YOUR GOAL
Within the material below, locate the line with "Bruno habla con los animales | Paloma" and the line with "(Benjamin Faustin) из", then return those two lines and all lines between them, exactly as written.

MATERIAL SHOWN
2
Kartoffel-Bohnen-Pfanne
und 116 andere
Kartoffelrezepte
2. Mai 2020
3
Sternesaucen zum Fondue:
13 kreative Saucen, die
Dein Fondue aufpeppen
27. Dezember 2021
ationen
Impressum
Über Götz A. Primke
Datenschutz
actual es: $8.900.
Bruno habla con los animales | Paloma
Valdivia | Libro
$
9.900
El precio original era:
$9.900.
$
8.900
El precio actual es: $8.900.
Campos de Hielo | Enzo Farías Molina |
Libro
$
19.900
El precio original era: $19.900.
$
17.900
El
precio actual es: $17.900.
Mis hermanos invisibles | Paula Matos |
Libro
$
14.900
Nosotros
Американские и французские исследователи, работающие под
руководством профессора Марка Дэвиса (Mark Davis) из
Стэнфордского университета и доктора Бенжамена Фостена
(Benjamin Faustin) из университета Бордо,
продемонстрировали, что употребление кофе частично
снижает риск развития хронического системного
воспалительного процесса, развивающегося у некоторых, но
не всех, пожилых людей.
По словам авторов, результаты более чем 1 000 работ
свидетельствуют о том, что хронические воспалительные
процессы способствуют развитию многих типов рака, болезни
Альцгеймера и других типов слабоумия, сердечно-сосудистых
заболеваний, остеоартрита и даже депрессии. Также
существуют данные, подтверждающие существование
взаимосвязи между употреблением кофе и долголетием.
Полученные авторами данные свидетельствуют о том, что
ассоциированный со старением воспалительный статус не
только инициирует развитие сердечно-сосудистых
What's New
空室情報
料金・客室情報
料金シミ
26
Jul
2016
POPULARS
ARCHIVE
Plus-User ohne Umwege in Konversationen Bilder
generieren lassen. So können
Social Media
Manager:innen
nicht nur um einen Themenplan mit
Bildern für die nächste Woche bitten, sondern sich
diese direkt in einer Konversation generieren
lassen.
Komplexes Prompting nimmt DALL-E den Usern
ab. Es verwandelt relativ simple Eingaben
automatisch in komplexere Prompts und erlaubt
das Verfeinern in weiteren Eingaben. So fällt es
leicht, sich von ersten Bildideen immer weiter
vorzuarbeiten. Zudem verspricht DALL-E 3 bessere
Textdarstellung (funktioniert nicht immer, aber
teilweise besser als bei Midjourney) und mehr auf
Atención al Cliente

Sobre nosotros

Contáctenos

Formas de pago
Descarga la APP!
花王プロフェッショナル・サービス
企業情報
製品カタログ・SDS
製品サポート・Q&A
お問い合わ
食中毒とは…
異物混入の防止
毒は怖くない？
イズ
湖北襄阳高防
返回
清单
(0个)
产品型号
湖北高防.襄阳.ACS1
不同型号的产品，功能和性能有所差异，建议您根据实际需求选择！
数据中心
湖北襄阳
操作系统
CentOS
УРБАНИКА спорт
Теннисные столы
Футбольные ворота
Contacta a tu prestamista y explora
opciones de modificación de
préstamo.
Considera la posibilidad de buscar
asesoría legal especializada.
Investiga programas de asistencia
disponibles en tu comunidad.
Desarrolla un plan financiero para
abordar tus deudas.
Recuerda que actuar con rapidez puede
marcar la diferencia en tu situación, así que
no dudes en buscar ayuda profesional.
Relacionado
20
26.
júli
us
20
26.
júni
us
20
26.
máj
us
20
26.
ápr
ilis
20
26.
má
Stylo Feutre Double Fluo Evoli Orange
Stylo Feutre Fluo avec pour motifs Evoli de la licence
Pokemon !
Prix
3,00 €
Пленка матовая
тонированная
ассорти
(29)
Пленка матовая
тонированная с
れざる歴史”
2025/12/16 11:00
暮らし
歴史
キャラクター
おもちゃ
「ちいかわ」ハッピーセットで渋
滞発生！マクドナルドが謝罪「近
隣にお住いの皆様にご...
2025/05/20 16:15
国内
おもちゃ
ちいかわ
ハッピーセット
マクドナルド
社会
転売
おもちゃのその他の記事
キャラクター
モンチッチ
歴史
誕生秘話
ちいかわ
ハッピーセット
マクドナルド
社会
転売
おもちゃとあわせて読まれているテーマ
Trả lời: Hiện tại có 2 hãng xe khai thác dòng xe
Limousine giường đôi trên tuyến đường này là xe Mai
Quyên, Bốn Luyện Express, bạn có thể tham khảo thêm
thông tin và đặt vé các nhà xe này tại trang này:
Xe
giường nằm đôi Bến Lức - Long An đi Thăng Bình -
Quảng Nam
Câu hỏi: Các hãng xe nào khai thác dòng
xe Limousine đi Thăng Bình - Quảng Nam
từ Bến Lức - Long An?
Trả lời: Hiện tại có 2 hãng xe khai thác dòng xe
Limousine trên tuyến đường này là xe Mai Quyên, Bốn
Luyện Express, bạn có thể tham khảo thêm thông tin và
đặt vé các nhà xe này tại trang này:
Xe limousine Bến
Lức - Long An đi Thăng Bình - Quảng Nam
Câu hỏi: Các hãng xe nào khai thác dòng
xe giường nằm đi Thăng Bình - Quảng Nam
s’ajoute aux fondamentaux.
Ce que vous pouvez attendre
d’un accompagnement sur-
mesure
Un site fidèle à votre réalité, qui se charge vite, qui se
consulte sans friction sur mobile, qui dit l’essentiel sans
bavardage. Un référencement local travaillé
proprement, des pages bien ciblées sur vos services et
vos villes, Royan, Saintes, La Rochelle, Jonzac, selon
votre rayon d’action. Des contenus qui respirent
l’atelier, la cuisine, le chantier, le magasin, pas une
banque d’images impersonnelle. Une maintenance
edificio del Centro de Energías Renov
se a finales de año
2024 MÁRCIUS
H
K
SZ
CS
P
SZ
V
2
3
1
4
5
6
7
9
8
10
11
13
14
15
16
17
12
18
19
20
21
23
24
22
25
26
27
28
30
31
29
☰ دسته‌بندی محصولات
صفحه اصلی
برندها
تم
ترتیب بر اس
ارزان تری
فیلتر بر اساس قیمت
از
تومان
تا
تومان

ANSWER TO THIS TASK
Bruno habla con los animales | Paloma
Valdivia | Libro
$
9.900
El precio original era:
$9.900.
$
8.900
El precio actual es: $8.900.
Campos de Hielo | Enzo Farías Molina |
Libro
$
19.900
El precio original era: $19.900.
$
17.900
El
precio actual es: $17.900.
Mis hermanos invisibles | Paula Matos |
Libro
$
14.900
Nosotros
Американские и французские исследователи, работающие под
руководством профессора Марка Дэвиса (Mark Davis) из
Стэнфордского университета и доктора Бенжамена Фостена
(Benjamin Faustin) из университета Бордо,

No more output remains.